Karl Flessa, a geoscientist at the University of Arizona, began researching the damage two decades ago. Then he started asking how much water it would take to bring back some of the habitats.
That push for restoration paid off. Mexico is releasing part of its river allotment for eight weeks — the first time ever that water has been released to benefit the environment. It's called a pulse flow because it mimics a spring flood: a one-time event, before possible drought restrictions.
Wearing sunscreen and a cowboy hat, Flessa gets behind the wheel of an SUV and heads south to see how far the water has reached.
"We're chasing the river," he explains.
What was once the Colorado River is now a mile-wide riverbed filled with shrubs and salt cedar.

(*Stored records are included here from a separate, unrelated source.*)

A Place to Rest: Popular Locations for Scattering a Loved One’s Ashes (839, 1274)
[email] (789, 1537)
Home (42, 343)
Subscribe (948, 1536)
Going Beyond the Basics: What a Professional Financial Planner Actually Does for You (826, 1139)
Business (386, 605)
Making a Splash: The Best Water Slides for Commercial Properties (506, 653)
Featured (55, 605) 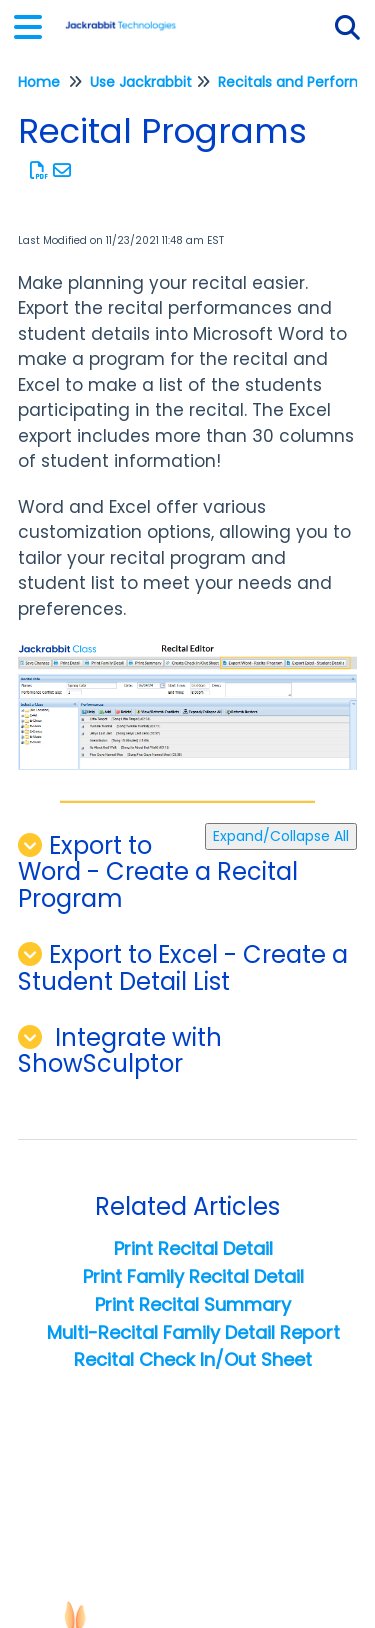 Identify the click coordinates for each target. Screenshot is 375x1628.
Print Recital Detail (193, 1248)
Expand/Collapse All (281, 836)
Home (39, 82)
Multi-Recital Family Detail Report (193, 1332)
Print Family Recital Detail (193, 1276)
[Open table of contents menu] (35, 24)
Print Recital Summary (193, 1304)
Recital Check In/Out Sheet (193, 1359)
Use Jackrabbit (141, 82)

Just as in the U.S., Mexico normally uses the water only for cities and farms.
"We're driving through an agricultural country," Flessa says. "There are some date palms here on the left. That looks like wheat over there on the right."
As co-chief scientist for the pulse flow, Flessa is coordinating dozens of other scientists studying the flow. Francisco Zamora of the Sonoran Institute wants to know how far the water goes. If it reaches the Gulf of California, fresh water and seawater can mix to nourish natural fish and shrimp hatcheries.
"Marine species will be able to then travel upstream," Zamora says. "The river will be connected again with the ocean."
Karen Schlatter, who is also with the Sonoran Institute, leads us across about 75 acres, bulldozed to remove nonnative trees. She is researching how river water might establish new native trees. Before the water arrives, cottonwoods and willows are dropping their puffy seeds.
"The idea is that with additional water, the seed will just land on the ground and sprout," Schlatter says.
More trees mean more birds. Hundreds of species use this route to migrate along the Pacific Flyway.
"How many ducks there are in the rest of North America, which is of great interest to duck hunters, depends to some extent on having places along the Pacific Flyway for them to stop and store up and drink some water," Flessa says.
Back in the SUV, Flessa is heading north to find the flow. Crossing the San Luis Bridge 25 miles south of Morelos Dam, he spots it.
"There's the river down below, and everybody's here to watch the river," Flessa says. "Look at all those cars."
People from the city of San Luis Rio Colorado, named after the river, are splashing in it as music plays. Many of the children have never seen it flowing.
"It's just tremendously gratifying. It's the highlight of my career, frankly," Flessa says. "It doesn't get any better than this."
If part of the Delta restoration takes hold, this scene could be repeated every few years.